The following is not necessarily an homage to Chief Wilson on the occasion of his retirement. Rather, the intention is to pay homage to all those Chiefs who entered the Air Force during the threat of the Cold War, hated to love working in Strategic Air Command, and, when found in small groups, still kick back and reminisce about the "good ol' days" of SAC.

As the names, faces and tactics of our enemy changed, these Chiefs were key in ensuring the Air Force as an organization kept ahead of such global changes. While their role at headquarters level was important, it was their impact at the squadron level that kept the Air Force moving ahead.

In four assignments since I first met Chief Wilson, I've noticed a few trends in Chiefs from that general year group.

First, those Chiefs are almost always greatly feared and greatly respected. Despite the fading away of brown shoe tactics, these chiefs changed tactics and are still able to instill fear with just a few spoken words. Such short, composed butt chewings can't help but inspire respect in their Airmen.

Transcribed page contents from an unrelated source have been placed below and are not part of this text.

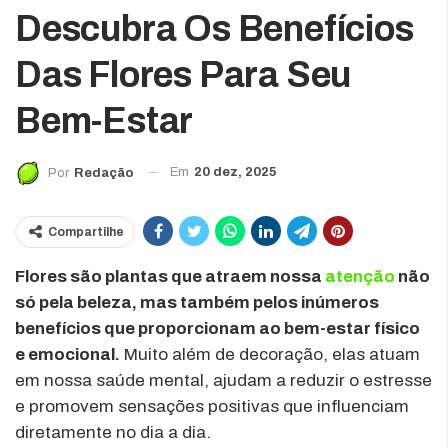
Descubra Os Benefícios
Das Flores Para Seu
Bem-Estar
Em
20 dez, 2025
Por
Redação
Compartilhe
Flores são plantas que atraem nossa
atenção
não
só pela beleza, mas também pelos inúmeros
benefícios que proporcionam ao bem-estar físico
e emocional.
Muito além de decoração, elas atuam
em nossa saúde mental, ajudam a reduzir o estresse
e promovem sensações positivas que influenciam
diretamente no dia a dia.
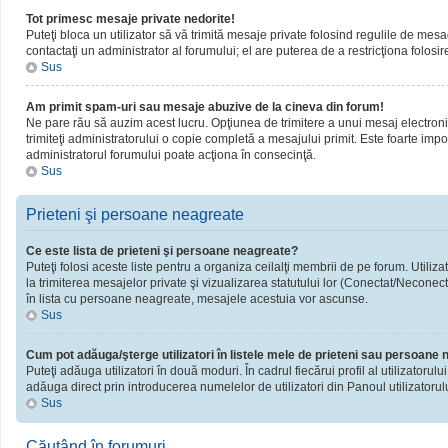
Tot primesc mesaje private nedorite!
Puteţi bloca un utilizator să vă trimită mesaje private folosind regulile de mesa
contactaţi un administrator al forumului; el are puterea de a restricţiona folosir
Sus
Am primit spam-uri sau mesaje abuzive de la cineva din forum!
Ne pare rău să auzim acest lucru. Opţiunea de trimitere a unui mesaj electronic 
trimiteţi administratorului o copie completă a mesajului primit. Este foarte impor
administratorul forumului poate acţiona în consecinţă.
Sus
Prieteni şi persoane neagreate
Ce este lista de prieteni şi persoane neagreate?
Puteţi folosi aceste liste pentru a organiza ceilalţi membrii de pe forum. Utiliza
la trimiterea mesajelor private şi vizualizarea statutului lor (Conectat/Neconect
în lista cu persoane neagreate, mesajele acestuia vor ascunse.
Sus
Cum pot adăuga/şterge utilizatori în listele mele de prieteni sau persoane
Puteţi adăuga utilizatori în două moduri. În cadrul fiecărui profil al utilizatorul
adăuga direct prin introducerea numelelor de utilizatori din Panoul utilizatorulu
Sus
Căutând în forumuri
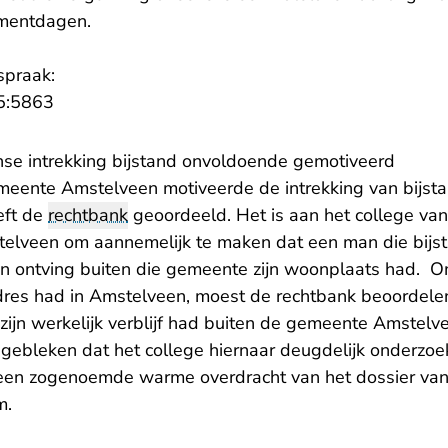
mentdagen.
spraak:
- U verlaat Rechtspraak.nl
5:5863
se intrekking bijstand onvoldoende gemotiveerd
meente Amstelveen motiveerde de intrekking van bijst
eft de
rechtbank
geoordeeld. Het is aan het college va
elveen om aannemelijk te maken dat een man die bijs
 ontving buiten die gemeente zijn woonplaats had. O
es had in Amstelveen, moest de rechtbank beoordelen 
ijn werkelijk verblijf had buiten de gemeente Amstelve
 gebleken dat het college hiernaar deugdelijk onderzoek
n een zogenoemde warme overdracht van het dossier va
m.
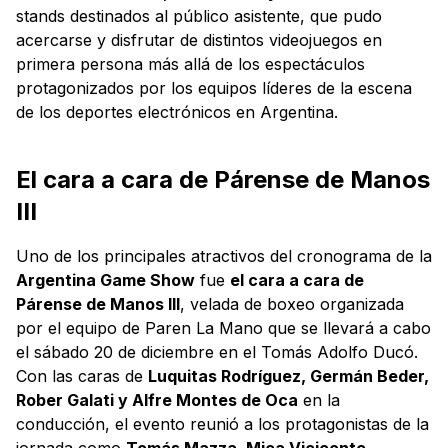
stands destinados al público asistente, que pudo
acercarse y disfrutar de distintos videojuegos en
primera persona más allá de los espectáculos
protagonizados por los equipos líderes de la escena
de los deportes electrónicos en Argentina.
El cara a cara de Párense de Manos
III
Uno de los principales atractivos del cronograma de la
Argentina Game Show
fue
el cara a cara de
Párense de Manos III
, velada de boxeo organizada
por el equipo de Paren La Mano que se llevará a cabo
el sábado 20 de diciembre en el Tomás Adolfo Ducó.
Con las caras de
Luquitas Rodríguez, Germán Beder,
Rober Galati y Alfre Montes de Oca
en la
conducción, el evento reunió a los protagonistas de la
jornada como
Tomás Mazza, Mica Viciconte,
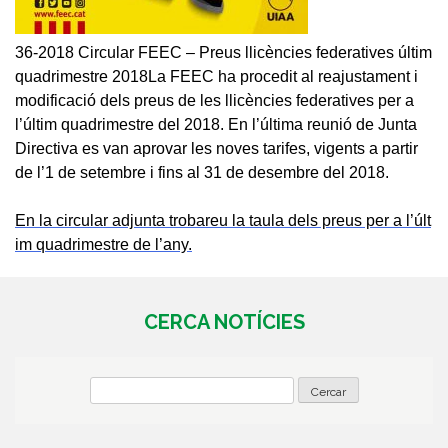
36-2018 Circular FEEC – Preus llicències federatives últim
quadrimestre 2018La FEEC
ha procedit al reajustament i
modificació dels preus de les llicències federatives per a
l’últim quadrimestre del 2018.
En l’última reunió de Junta
Directiva es van aprovar les noves tarifes, vigents a partir
de l’1 de setembre i fins al 31 de desembre del 2018.
En la circular adjunta trobareu la taula dels preus per a l’últ
im quadrimestre de l’any.
CERCA NOTÍCIES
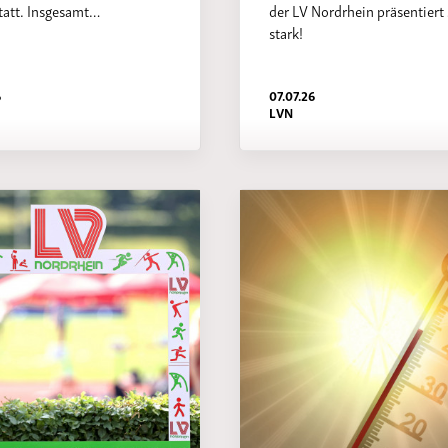
tatt. Insgesamt…
der LV Nordrhein präsentiert 
stark!
6
07.07.26
LVN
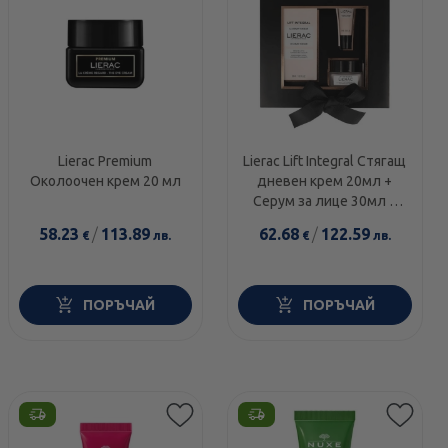
Lierac Premium
Lierac Lift Integral Стягащ
Околоочен крем 20 мл
дневен крем 20мл +
Серум за лице 30мл +
Околоочен лифтинг
58.23
/
113.89
62.68
/
122.59
€
лв.
€
лв.
крем 7.5мл
ПОРЪЧАЙ
ПОРЪЧАЙ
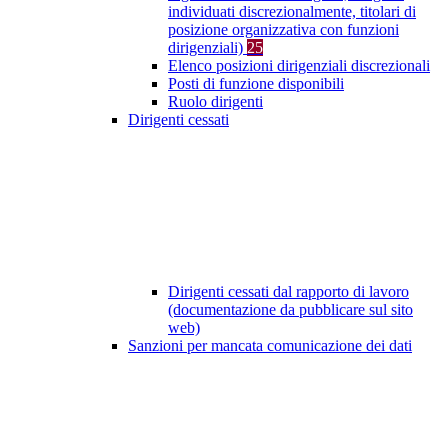
individuati discrezionalmente, titolari di
posizione organizzativa con funzioni
dirigenziali)
25
Elenco posizioni dirigenziali discrezionali
Posti di funzione disponibili
Ruolo dirigenti
Dirigenti cessati
Dirigenti cessati dal rapporto di lavoro
(documentazione da pubblicare sul sito
web)
Sanzioni per mancata comunicazione dei dati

Second, those Chiefs truly care. They know their Airmen's names, families, career goals, etc. They attend all squadron, group and wing functions. They are involved in councils, advisory boards, community organizations, etc. They gladly come into work while on leave to make sure short-notice tasks get done. They don't do this for glory, they do it because they want their Airmen and squadron to succeed. They have internalized the fact the Air Force is a profession, not a job.

Finally, these Chiefs know how to survive hard times. I don't mean personal survival, rather, they know what it takes to get their Airmen and squadrons through budget crises, personnel cuts, re-organizations, etc. As we cycle through these current tough times, we consult with our Chiefs. We go to them to seek to understand the patience it takes to commit to supporting these changes despite personal feelings and preferences. They help us to understand, that despite our growing pains (or more appropriately our "shrinking pains"), we will never regret our time as part of this profession.

So thank you, Chief Wilson. And thank you to all the others who, like you, dedicated so much of their life to this profession.

(Editor's Note: Chief Master Sgt. Larry Wilson is the 341st Security Forces Group Superintendent. He will retire from the Air Force May 16 in a ceremony scheduled for 10 a.m. at the Grizzly Bend Club.)